Passion hivernale | Franchère

Petite histoire (de l'art) par Anne-Marie Bouchard, conservatrice de l'art moderne, MNBAQ
14 février 2016

La collection d’œuvres d’art de l’homme d’affaires et philanthrope Pierre Lassonde, présentée dans l'exposition Passion privée, est le fruit de l’exercice de l’œil averti du collectionneur, qui avance patiemment, ne voulant acquérir que ce qu’il y a de mieux. S’en dégage également un amour pour le paysage, et plus particulièrement pour les scènes d’hiver, cette saison qui définit véritablement le Québec.

Nous souhaitions aborder ce sujet du paysage hivernal dans une série de billets de blogue décrivant près d'une vingtaine d'œuvres présentées en salle d’exposition.

Pour cet article, Anne-Marie Bouchard, conservatrice de l'art moderne au MNBAQ, décrit Sport canadien, toile de Joseph-Charles Franchère.

Sport canadien, J-C Franchère
Joseph-Charles Franchère, Sport canadien (avant 1911). Huile sur toile, 76,2 x 56,3 cm. Collection Pierre Lassonde.

 

Joseph-Charles Franchère a présenté cette scène de genre sous le titre Sport canadien au Salon du printemps de l’Art Association of Montreal en 1911, où elle a fait sensation auprès de la presse francophone. Les deux plus grands quotidiens montréalais du début du XXe siècle, La Patrie et La Presse, l’ont d’ailleurs choisie pour illustrer leur compte rendu de l’événement annuel6. Professeur depuis plus de dix ans, le peintre, auréolé de ses années d’études à Paris et de son titre d’élève de Jean-Léon Gérôme, jouit d’une bonne réputation, principalement dans les milieux francophones.

Le sujet de ce tableau en fait un parfait exemple d’une part considérable du travail de l’artiste, qui s’inscrit dans la vogue des scènes pittoresques canadiennes si appréciées par le public et les critiques au tournant du XXe siècle. À l’instar de nombreux collègues, dont Marc-Aurèle de Foy Suzor-Coté, qu’il a connu à Paris, et Alfred Laliberté, avec qui il partagera un atelier à partir de 1919, Franchère s’intéresse dans plusieurs oeuvres au mode de vie et aux activités traditionnelles de l’habitant canadien. Toutefois, dans Sport canadien, le peintre évoque la pratique séculaire de la raquette à neige en évitant de recourir au poncif de l’habitant ou de l’Amérindien. En effet, il opte plutôt pour la représentation d’un jeune couple en randonnée à raquettes, loisir popularisé au milieu du XIXe siècle. Trahissant leur appartenance au milieu urbain et bourgeois, le costume des jeunes gens reflète les tendances vestimentaires propres à ce sport : en plus de la tuque et de la ceinture tressée assorties, tous deux portent des mocassins en cuir mou adaptés aux raquettes7. Seule entorse à la tenue habituelle, le capot traditionnel a cédé le pas au tricot de laine, probablement préféré par l’artiste pour son élégance.

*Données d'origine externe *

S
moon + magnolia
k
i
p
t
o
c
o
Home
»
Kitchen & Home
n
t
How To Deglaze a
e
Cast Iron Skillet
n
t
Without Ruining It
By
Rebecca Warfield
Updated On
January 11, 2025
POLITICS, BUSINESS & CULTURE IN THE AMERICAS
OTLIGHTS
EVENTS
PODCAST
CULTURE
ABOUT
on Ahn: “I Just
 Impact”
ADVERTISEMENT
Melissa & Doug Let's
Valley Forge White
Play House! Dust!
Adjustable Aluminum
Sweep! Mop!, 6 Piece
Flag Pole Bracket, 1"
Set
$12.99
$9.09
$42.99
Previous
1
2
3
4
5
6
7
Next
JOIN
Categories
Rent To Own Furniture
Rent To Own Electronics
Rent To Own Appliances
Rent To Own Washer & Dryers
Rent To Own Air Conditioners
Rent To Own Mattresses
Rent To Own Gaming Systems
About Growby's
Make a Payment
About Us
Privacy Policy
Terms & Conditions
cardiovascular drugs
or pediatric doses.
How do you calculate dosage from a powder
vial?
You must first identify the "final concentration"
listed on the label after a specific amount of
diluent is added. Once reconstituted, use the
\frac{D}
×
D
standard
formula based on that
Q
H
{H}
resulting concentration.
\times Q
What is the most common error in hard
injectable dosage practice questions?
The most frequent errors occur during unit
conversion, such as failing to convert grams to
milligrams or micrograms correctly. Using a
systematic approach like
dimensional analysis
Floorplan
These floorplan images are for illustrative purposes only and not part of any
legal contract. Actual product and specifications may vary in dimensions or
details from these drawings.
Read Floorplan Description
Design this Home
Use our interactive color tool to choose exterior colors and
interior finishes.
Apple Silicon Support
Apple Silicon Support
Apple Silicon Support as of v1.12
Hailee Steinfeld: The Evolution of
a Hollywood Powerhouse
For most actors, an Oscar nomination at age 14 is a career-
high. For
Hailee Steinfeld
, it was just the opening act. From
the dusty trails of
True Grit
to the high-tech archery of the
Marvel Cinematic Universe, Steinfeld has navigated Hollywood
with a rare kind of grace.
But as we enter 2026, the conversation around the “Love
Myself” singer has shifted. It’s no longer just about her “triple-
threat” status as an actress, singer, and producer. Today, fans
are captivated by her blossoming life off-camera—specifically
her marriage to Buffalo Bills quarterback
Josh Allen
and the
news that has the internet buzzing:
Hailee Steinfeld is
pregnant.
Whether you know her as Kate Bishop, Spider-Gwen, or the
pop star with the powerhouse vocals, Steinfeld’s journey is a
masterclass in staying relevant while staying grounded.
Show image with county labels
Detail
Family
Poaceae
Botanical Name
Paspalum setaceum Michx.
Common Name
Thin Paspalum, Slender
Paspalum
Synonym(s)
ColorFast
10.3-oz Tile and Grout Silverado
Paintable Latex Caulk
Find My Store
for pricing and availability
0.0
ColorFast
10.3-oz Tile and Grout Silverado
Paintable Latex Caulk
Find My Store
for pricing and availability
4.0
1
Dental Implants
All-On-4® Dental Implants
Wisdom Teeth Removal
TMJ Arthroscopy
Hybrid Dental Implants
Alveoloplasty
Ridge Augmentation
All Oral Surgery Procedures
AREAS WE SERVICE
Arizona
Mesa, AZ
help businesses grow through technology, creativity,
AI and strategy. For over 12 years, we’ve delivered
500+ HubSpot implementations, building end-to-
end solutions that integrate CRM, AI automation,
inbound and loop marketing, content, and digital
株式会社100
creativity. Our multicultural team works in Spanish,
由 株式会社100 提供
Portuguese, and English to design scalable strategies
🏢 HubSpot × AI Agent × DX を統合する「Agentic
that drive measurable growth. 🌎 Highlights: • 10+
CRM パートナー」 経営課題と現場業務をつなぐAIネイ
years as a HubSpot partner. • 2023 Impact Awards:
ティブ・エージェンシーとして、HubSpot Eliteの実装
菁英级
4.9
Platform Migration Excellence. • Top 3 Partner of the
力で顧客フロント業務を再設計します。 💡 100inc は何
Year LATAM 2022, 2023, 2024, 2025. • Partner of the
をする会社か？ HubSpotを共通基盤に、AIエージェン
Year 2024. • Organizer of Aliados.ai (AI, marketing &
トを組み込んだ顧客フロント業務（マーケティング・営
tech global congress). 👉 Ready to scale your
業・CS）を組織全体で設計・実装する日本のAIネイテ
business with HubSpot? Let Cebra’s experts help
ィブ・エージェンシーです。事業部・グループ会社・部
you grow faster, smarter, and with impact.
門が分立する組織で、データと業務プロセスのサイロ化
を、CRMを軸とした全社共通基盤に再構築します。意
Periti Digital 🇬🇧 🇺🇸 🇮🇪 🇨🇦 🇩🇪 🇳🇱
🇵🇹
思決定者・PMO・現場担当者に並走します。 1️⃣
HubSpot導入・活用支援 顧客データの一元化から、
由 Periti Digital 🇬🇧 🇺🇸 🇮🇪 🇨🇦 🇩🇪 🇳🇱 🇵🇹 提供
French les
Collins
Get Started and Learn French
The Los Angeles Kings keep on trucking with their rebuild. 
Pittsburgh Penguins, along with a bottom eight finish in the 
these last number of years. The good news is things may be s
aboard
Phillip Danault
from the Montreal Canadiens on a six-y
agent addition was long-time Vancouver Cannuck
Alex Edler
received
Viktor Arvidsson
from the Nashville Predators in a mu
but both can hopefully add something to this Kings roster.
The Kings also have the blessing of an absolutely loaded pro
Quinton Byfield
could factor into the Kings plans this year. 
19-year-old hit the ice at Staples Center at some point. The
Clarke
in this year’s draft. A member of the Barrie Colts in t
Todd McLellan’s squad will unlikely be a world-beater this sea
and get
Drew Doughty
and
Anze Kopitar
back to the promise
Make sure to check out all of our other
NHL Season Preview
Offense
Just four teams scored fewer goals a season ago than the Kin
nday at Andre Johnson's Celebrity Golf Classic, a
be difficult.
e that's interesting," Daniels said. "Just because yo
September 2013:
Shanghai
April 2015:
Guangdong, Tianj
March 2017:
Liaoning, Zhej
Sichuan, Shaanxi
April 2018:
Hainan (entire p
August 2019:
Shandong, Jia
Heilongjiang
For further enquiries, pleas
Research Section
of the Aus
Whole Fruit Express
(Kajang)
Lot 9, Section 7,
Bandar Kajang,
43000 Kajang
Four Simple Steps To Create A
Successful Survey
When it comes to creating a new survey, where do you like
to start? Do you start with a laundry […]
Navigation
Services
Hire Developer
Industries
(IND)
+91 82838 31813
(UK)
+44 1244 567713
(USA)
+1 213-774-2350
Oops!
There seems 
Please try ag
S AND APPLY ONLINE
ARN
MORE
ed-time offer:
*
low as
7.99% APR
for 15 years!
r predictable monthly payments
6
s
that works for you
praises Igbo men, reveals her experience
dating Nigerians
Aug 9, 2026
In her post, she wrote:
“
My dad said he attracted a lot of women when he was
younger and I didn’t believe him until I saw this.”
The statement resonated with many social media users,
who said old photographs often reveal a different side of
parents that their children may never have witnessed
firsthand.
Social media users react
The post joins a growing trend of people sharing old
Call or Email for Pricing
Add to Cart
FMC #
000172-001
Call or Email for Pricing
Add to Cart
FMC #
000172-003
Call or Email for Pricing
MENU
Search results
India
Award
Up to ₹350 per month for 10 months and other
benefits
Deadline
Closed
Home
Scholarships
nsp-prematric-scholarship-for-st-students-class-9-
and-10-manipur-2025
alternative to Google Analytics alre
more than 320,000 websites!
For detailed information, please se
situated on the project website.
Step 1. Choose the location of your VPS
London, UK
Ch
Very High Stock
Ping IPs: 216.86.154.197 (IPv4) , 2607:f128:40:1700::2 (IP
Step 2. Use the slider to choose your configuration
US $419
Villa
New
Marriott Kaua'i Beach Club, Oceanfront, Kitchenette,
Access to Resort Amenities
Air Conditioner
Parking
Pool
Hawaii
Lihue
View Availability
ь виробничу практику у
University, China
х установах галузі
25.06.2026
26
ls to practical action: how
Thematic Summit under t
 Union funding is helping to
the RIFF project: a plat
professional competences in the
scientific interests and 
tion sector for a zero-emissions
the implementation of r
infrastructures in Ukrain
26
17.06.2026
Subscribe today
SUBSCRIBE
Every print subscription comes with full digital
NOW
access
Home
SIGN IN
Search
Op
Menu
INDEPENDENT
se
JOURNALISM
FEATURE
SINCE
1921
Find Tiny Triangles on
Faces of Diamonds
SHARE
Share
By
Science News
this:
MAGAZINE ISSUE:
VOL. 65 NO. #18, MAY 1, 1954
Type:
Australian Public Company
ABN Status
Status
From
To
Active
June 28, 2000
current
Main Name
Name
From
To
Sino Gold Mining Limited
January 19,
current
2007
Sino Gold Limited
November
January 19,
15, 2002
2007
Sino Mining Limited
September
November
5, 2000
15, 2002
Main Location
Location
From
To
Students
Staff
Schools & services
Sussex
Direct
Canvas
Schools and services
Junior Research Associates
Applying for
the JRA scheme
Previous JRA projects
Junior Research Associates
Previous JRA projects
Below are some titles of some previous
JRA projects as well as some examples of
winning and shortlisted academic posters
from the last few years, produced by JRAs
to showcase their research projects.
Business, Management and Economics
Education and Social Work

La formation académique de Franchère transparaît dans la finesse du dessin et le rendu des figures, représentées dans une mise en scène savante. Le jeune homme, accroupi, s’affaire à ajuster les lanières de cuir de l’une des raquettes de sa compagne, qui pose sur lui un regard empreint de tendresse. En misant sur la relation romantique qui unit les deux protagonistes, le peintre parvient du même coup à attirer le regard du spectateur sur les détails délicats et pittoresques des raquettes. Le paysage hivernal qui sert de décor à la scène est traité avec le même raffinement que les deux figures centrales, l’artiste ayant même pris soin de parsemer sa toile de petites touches blanches suggérant une neige légère.